LA DEMOLICIÓN DEL RITO

        La septuagésima edición de la feria de San Isidro comenzó sin estridencias, casi de incógnito, con la sordina forzada a la que se somete el extraño que no quiere molestar demasiado por si le echan a patadas de la fiesta. El ninguneo de la tauromaquia en los medios de comunicación masivos va haciendo su efecto y la propaganda animalista se va asentando en la mente del españolito medio que contempla al aficionado a los toros como si fuera un chalado venido de otra época. Dejamos atrás un invierno duro, fecundo en afrentas contra el rito milenario que en estos tiempos estúpidos tiene que soportar cómo en un programa televisivo se tacha de asesinos en serie a sus oficiantes más mediáticos sin que a éstos se les mueva un músculo de la cara. En este momento crucial en el que los cánticos electorales anuncian escenarios de prohibición, es preciso fortalecer la fiesta, afianzar el rito, apostar por el toro íntegro y encastado, hacer del toreo fundamental practicado según los cánones clásicos, un imperativo moral.
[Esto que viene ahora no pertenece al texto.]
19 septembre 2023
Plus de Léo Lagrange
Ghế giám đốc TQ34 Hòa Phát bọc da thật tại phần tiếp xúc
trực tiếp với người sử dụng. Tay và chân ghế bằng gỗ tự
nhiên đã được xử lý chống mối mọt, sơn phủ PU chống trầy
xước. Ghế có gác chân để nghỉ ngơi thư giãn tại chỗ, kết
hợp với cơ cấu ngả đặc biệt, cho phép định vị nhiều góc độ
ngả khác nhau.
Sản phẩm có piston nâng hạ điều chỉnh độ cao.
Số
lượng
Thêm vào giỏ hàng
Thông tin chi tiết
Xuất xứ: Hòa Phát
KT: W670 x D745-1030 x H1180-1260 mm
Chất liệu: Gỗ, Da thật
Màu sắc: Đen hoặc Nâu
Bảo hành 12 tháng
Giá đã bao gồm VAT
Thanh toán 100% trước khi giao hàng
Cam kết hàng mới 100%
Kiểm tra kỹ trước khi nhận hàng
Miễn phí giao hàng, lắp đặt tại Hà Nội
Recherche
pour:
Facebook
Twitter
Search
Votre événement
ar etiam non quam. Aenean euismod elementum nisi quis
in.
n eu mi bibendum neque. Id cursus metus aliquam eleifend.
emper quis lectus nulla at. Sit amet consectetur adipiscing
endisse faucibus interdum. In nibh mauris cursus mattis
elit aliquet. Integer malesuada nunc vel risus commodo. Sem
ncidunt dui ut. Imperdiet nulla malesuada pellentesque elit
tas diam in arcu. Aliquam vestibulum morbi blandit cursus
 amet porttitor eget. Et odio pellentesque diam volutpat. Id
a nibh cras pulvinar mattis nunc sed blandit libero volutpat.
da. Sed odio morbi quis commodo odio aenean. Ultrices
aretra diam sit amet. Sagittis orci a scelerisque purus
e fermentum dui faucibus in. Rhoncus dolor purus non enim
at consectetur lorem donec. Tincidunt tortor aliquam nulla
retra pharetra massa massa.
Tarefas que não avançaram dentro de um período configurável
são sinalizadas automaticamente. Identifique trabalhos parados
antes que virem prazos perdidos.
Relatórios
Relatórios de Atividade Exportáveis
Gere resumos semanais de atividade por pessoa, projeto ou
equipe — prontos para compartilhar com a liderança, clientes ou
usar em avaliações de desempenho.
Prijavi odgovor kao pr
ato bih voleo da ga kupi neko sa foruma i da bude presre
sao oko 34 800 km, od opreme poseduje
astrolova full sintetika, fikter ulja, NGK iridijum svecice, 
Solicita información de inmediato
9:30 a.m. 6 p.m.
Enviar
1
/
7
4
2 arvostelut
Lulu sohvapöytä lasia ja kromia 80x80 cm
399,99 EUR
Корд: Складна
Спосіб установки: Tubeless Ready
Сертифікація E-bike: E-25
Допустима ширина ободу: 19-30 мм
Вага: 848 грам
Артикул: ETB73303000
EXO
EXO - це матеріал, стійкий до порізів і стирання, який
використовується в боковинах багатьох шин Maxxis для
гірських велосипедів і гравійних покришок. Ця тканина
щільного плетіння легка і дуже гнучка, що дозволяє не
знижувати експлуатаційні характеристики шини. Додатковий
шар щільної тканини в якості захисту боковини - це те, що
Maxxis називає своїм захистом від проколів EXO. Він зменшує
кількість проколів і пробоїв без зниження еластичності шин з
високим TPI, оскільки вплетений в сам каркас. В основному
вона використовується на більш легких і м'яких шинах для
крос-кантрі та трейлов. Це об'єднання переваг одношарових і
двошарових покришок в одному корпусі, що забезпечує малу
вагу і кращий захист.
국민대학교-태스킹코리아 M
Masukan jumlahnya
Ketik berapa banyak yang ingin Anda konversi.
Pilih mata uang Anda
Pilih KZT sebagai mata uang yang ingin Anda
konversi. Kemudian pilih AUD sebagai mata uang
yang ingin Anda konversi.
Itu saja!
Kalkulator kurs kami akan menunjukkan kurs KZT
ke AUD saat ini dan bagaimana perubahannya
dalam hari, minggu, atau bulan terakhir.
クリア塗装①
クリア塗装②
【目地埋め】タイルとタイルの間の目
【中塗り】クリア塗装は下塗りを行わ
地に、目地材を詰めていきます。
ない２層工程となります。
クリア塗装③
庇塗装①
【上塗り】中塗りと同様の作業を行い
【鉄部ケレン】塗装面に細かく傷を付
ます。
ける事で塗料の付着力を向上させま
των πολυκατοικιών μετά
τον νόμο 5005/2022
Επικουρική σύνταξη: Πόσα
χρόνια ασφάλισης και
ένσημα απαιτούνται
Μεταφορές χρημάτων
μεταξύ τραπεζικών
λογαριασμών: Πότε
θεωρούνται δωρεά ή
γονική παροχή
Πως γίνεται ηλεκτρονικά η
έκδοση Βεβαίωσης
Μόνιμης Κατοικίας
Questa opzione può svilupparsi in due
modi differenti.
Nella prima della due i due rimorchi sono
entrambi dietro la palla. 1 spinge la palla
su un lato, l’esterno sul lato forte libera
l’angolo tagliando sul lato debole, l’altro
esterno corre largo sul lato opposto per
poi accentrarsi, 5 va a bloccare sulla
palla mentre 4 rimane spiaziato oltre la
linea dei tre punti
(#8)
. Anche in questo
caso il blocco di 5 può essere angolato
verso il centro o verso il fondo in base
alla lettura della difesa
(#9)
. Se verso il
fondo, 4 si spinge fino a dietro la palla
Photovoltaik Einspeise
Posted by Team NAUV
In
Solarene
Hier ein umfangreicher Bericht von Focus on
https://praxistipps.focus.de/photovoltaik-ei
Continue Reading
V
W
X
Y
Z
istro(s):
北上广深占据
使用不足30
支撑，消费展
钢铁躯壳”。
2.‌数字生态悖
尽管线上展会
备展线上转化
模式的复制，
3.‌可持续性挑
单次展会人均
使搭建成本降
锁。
Todo lo contrario es lo que ha sucedido en la primera mitad de esta feria que la empresa anunció como la más importante de los últimos años y que, sin embargo, ha construido con la endeblez ya conocida del toro bobo y sin pujanza y de la figura acomodada, ayuna de ambición.


         Soplan vientos hostiles contra esta pasión que nos convoca a la plaza cada tarde y lo han hecho también en sentido literal en este año 16 en el que a mayo le ha dado por marcear a base de bien, circunstancia que han vuelto a aprovechar los mercaderes de guardia para seguir reclamando la cubrición del templo con el fin de seguir explotándolo en sus múltiples proyectos extrataurinos y así convertir la lidia de toros bravos en un pretexto cada vez más debilitado y fácil de avasallar. En tanto llega ese día, el sufrido abonado va desertando del tendido en mayor medida cada año y el público de la primera plaza del mundo se va despersonalizando poco a poco, convertido en masa de aluvión de corte triunfalista, ávido consumidor de viandas varias y bebidas espirituosas con las que entretener mejor las numerosas tardes vacías de contenido en el ruedo. Al menos desde la andanada, nos queda el consuelo de disfrutar de los magníficos atardeceres que estos días se han convocado por encima de los tejadillos del coso, en donde a causa de los avatares meteorológicos el ocaso de cada tarde viene teñido este año con tintes apocalípticos, a tono con el ambiente general.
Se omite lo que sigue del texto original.